How to complete this task »
What is needed is an exact transcription of the line containing "Recepty Bylinkovej Školy" and every line after it through the end of the entries below, with no pictures.

Collected data:
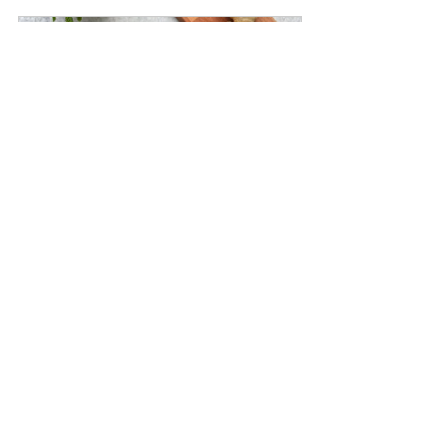
Bylinkový kurz Prírodné 
antibiotiká
Buy Now
Recepty Bylinkovej Školy
Fytoterapia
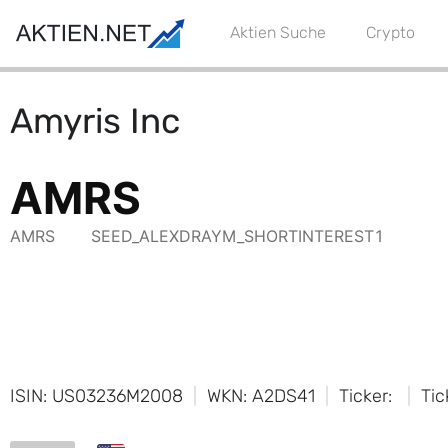
Aktien Suche
Crypto
Amyris Inc
ISIN: US03236M2008
WKN: A2DS41
Ticker:
Tic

Written solution »
Recepty Bylinkovej Školy
Fytoterapia
Aktien Suche
Crypto
Amyris Inc
ISIN: US03236M2008
WKN: A2DS41
Ticker:
Tic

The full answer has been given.